Question

Lithium aluminium hydride reacts with silicon tetrachloride to form?
(A) \[LiCl,Al{{H}_{3}}\text{ and }Si{{H}_{4}}\]
(B) $LiCl,AlC{{l}_{3}}\text{ and }Si{{H}_{4}}$
(C) $LiH,AlC{{l}_{3}}\text{ and }SiC{{l}_{2}}$
(D) $LiH,Al{{H}_{3}}\text{ and }Si{{H}_{4}}$

Answer 1

Hint: Understanding the nature of both the reactants in this case is important. It is a redox reaction.

Complete step by step solution:
Lithium aluminium hydride ($LiAl{{H}_{4}}$) is a reducing agent and therefore in this case it will reduce silicon tetrachloride ($SiC{{l}_{4}}$) into silicon hydride ($Si{{H}_{4}}$), aluminium chloride ($AlC{{l}_{3}}$) and lithium chloride ($LiCl$). The reaction is as follows:

\[SiC{{l}_{4}}+LiAl{{H}_{4}}\to Si{{H}_{4}}+LiCl+AlC{{l}_{3}}\]

The reaction is basically a shuffle of atoms. The oxidation state of silicon is $+4$ in case of $SiC{{l}_{4}}$and that of lithium and aluminium in case of $LiAl{{H}_{4}}$are $-1$ and $-3$ respectively. Let’s not forget this is the scene before the reaction takes place. In the product, silicon has an oxidation state of $-4$ in$Si{{H}_{4}}$while lithium and aluminium do not have a change in their states. It is clear that silicon has undergone a reduction.

As per the discussion the answer to this question is option (B)$LiCl,AlC{{l}_{3}}\text{and }Si{{H}_{4}}$.

Additional information:
- The above reaction is a redox reaction. Reduction is always accompanied by oxidation and vice-versa. As we saw above silicon tetrachloride reduced to silicon hydride and simultaneously hydrogen oxidised from $-1$ to $+1$ with the loss of two electrons.
- Oxidation state of any atom in a molecule is the total charge it will have when it separates from that particular molecule by the means of heterolytic cleavage. The electronegativity of an atom is a major influencer in deciding its oxidation state.
-Reduction is basically a gain of electrons. In the above case silicon gains a total of $8$ electrons to reduce.
- Lithium aluminium hydride ($LiAl{{H}_{4}}$) is a reducing agent. In many organic reactions performed at laboratory, this reagent is extensively used to reduce carboxylic acid compounds- as other reagents such as sodium borohydride ($NaB{{H}_{4}}$) are not powerful enough- into their corresponding carbonyl compounds or alcohols. For example ethanoic acid when reacts with $LiAl{{H}_{4}}$reduces to ethanal, an aldehyde. This reaction is as follows:

\[C{{H}_{3}}COOH\xrightarrow{LiAl{{H}_{4}}}C{{H}_{3}}CHO\]

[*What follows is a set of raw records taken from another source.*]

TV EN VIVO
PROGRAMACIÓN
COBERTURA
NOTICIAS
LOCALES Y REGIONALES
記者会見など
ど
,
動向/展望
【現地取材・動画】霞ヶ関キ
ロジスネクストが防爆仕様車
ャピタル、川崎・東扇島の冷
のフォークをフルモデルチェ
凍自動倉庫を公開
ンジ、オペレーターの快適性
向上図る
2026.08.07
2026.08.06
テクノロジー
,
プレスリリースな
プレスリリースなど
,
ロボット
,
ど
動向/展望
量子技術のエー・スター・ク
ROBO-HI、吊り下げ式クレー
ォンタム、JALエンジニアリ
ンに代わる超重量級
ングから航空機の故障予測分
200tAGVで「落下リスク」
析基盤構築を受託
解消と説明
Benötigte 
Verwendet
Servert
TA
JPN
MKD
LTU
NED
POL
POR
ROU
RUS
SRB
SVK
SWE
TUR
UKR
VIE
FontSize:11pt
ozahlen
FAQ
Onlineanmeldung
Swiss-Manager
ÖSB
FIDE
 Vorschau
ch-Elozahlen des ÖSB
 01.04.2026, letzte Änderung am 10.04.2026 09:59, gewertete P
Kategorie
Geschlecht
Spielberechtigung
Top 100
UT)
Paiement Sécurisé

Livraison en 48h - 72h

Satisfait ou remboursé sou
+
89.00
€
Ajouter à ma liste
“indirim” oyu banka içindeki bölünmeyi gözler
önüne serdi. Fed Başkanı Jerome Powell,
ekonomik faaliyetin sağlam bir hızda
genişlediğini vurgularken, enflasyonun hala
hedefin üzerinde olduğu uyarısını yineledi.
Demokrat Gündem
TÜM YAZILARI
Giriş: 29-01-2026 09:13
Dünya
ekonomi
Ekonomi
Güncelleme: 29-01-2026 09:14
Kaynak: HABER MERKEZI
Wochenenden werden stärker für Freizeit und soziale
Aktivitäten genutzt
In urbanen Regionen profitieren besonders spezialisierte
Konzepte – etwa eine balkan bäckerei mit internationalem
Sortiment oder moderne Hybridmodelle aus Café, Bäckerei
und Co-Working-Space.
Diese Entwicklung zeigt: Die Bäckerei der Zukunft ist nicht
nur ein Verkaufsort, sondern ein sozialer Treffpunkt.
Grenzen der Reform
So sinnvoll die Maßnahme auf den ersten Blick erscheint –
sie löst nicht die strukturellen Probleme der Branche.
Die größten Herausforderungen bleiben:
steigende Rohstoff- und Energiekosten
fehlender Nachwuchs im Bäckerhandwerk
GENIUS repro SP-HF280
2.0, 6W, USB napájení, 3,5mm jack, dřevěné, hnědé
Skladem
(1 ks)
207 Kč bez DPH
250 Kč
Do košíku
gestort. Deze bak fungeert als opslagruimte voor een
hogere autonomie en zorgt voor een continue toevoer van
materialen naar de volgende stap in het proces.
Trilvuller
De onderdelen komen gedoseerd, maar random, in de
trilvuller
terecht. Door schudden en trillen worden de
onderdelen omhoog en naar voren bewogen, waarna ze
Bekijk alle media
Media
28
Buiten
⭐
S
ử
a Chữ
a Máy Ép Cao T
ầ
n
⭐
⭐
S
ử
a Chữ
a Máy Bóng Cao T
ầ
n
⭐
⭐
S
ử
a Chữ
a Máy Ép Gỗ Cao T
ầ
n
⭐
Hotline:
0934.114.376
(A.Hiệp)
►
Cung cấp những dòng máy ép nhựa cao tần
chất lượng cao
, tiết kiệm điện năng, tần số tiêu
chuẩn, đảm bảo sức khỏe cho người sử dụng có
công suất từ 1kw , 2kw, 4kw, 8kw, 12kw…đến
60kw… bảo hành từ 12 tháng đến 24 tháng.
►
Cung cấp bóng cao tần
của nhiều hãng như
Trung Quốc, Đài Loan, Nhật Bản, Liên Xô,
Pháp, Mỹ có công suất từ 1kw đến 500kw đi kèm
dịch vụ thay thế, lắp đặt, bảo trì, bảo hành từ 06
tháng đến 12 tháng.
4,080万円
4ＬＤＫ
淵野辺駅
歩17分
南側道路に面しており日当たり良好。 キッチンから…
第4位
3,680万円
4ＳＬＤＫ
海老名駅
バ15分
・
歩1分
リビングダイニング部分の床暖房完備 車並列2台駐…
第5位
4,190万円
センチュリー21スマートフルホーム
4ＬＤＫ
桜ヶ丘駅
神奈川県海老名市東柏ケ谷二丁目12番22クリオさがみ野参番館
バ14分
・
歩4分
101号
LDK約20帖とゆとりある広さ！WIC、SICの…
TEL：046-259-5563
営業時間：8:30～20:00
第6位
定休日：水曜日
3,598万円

Note: Even if a student knows that $LiAl{{H}_{4}}$will reduce $SiC{{l}_{4}}$he/she may make mistakes in forming the appropriate products. Let’s break it down here:
-\[LiCl,Al{{H}_{3}}\text{ and }Si{{H}_{4}}\](A)
This is not possible because the equation of chemical reaction is not balanced due to the extra number of hydrogen atoms.
-$LiH,AlC{{l}_{3}}\text{ and }SiC{{l}_{2}}$(C)
This is not possible because the valency of silicon is not satisfied.
- $LiH,Al{{H}_{3}}\text{ and }Si{{H}_{4}}$(D)
This is not possible as chlorine atoms are missing and the equation of chemical reaction will be unbalanced due to extra hydrogen atoms.